Wilkes and other rural counties are leading North Carolina’s COVID-19 case growth per 100,000 people as the virus continues to surge across the state and nation, according to the N.C. Department of Health and Human Services (DHHS).
Thirty-one new cases were reported Monday and 16 Tuesday in Wilkes, giving the county a total of 2,297 Tuesday. Among the 2,297 cases, 259 were “active cases” and a record (for Wilkes) 25 of the 259 were hospitalized.
Eleven of the current active cases are residents (10) and staff (one) at Rose Glen Manor, an assisted living facility in North Wilkesboro with a current COVID-19 outbreak, said Wilkes Health Department Director Rachel Willard.
Willard also reported the county’s 44th confirmed COVID-19-related death Tuesday, a person in his/her 70s who died Friday in Wilkes.
She said that among COVID-19 tests given in Wilkes in the 24 hours before Tuesday, 14.6% tested positive. The test rate for Wilkes for the entire pandemic is 10%. Both rates are well above 5%, the rate generally considered acceptable.
Wilkes ranked sixth among the state’s 100 counties in total new cases per 100,000 people in the last 14 days with 576 on Monday. (Wilkes actually added 394 cases in the last two weeks, but calculating each county’s number per 100,000 people allows an equal comparison regardless of county population.)
Mitchell County had the most with 1,049 per 100,000, followed by Alexander with 893, Columbus with 730, Catawba with 596 and Greene with 593. The other two counties with 501 or more per 100,000 people were Sampson with 535 and Ashe with 504. Wilkes has ranked among the top 10 for at least a week.
Per 100,000 totals for the last 14 days for other adjoining counties were Surry, 492; Caldwell, 425; Yadkin, 388; Alleghany, 368; Iredell, 321; and Watauga, 258.
Nearly twice as many of the state’s new COVID-19 cases since September were in rural counties, according to a DHHS report released Nov. 12. Most of the rural cases were in the white population and among people are 49 or younger.
The report said the increase in rural counties is fueled by community spread of the virus rather than by cases in congregate living settings like nursing homes or jails.
Willard attributed the recent surge in COVID-19 cases in Wilkes to community spread when Eddie Settle, chairman of the county commissioners, asked about the status of the virus at the board’s Nov. 5 meeting.
“People can’t tell us where they’re getting it from. It’s from work, home, church,” said Willard, as well as from family and other small gatherings. It’s just all out there…. People aren’t washing their hands, they’re not wearing masks and not taking other precautions.” She said she’s worried about the holidays.
Willard said a vaccine for COVID-19 is expected to be available in late November or early December.

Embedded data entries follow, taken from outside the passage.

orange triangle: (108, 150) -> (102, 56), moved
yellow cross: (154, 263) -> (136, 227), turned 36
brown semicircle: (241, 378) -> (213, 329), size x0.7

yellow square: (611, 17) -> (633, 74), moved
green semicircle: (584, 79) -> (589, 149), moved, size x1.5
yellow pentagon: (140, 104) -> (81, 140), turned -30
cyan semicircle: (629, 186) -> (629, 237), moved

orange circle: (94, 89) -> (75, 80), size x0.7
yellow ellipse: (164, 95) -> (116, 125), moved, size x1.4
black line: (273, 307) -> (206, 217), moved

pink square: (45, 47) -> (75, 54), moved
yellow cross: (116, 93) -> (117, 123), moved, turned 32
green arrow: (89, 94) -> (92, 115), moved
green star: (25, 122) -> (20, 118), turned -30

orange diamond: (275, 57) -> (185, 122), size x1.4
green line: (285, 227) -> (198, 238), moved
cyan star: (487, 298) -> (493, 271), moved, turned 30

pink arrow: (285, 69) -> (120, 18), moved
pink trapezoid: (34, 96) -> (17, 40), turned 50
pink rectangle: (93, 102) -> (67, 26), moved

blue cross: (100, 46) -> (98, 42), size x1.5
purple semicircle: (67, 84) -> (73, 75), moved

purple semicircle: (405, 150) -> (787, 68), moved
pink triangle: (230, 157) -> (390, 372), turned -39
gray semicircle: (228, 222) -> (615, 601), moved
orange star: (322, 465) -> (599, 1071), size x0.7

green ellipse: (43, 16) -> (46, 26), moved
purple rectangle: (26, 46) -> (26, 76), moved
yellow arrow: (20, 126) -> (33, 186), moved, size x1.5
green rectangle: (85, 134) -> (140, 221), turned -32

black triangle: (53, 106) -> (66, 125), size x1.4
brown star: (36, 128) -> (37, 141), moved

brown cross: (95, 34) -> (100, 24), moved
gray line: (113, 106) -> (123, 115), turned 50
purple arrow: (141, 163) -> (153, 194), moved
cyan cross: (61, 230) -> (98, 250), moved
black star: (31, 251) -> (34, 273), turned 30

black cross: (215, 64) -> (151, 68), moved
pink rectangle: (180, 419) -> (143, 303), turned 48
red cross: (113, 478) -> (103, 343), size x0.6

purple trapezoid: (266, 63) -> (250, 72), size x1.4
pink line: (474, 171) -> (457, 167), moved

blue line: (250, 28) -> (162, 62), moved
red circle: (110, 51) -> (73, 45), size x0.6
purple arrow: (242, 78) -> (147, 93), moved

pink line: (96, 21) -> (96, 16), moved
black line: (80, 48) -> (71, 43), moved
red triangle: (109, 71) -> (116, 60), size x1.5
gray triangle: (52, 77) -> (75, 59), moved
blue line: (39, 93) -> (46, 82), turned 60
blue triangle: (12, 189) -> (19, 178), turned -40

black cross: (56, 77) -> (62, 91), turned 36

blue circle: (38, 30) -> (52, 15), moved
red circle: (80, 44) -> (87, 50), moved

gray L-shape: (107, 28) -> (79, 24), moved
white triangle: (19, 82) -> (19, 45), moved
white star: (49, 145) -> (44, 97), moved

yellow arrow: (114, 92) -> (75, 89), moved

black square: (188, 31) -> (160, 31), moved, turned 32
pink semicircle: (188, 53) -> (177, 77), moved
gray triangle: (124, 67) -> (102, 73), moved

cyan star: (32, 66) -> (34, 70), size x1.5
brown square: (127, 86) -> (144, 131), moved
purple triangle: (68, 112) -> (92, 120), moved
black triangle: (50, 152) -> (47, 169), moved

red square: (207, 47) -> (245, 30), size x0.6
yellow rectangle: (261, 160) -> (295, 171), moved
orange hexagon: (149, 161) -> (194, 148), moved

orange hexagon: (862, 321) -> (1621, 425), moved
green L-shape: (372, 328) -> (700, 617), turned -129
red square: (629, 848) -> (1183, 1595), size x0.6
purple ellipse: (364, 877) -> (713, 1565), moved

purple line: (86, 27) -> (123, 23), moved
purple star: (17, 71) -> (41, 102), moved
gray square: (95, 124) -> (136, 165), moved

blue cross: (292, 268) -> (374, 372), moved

It will first be offered to people working at health care and long-term care facilities, plus people 65 or older with two or more health conditions.
Also on Monday, Wilkes was among nearly half of North Carolina’s 100 counties shown in the red zone (highest COVID-19 risk level) on a Harvard University map with all counties nationwide. This was based on average number of new cases per day for the seven-day period ending Saturday. Red indicates an average of more than 25 new cases per 100,000 people for seven-day periods. Ashe, Surry, Yadkin and Alexander counties also were in the red Monday.
For the first time since the pandemic started, state officials are suggesting that people get tested if they plan to travel for the holidays, even if they don’t have symptoms or aren’t in a high-risk group.
Dr. Mandy Cohen, secretary of the N.C. Department of Health and Human Services, said people traveling for the holidays should consider getting a coronavirus test three or four days in advance.
It was announced at the Nov. 12 press conference that Gov. Roy Cooper’s office is supplying college and universities with 74,470 rapid tests, paid for by the federal government, for students to use before leaving campus for the holidays.
Holiday gatherings, where people who don’t usually live together sit side-by-side indoors, are conditions where the coronavirus spreads easily.
“We have to approach those traditions very carefully,” Dr. Emily Sickbert-Bennett, director of Infection Prevention at UNC Medical Center, said during a UNC Health news conference on Nov. 12. “COVID transmission won’t halt for the holidays.”
Sickbert-Bennett said even people who test negative before traveling should still practice all the other safety precautions.
“A negative test only gives you information about a single point in time. It does not mean you will remain negative after that test. This can be very worrisome,” she said.
They’ve seen instances in the community and the hospital were testing has given people a false sense of security, leading them to dismiss COVID-19 symptoms because they had recently tested negative, she said.
“Don’t use that as a substitute for any other prevention measures,” she said.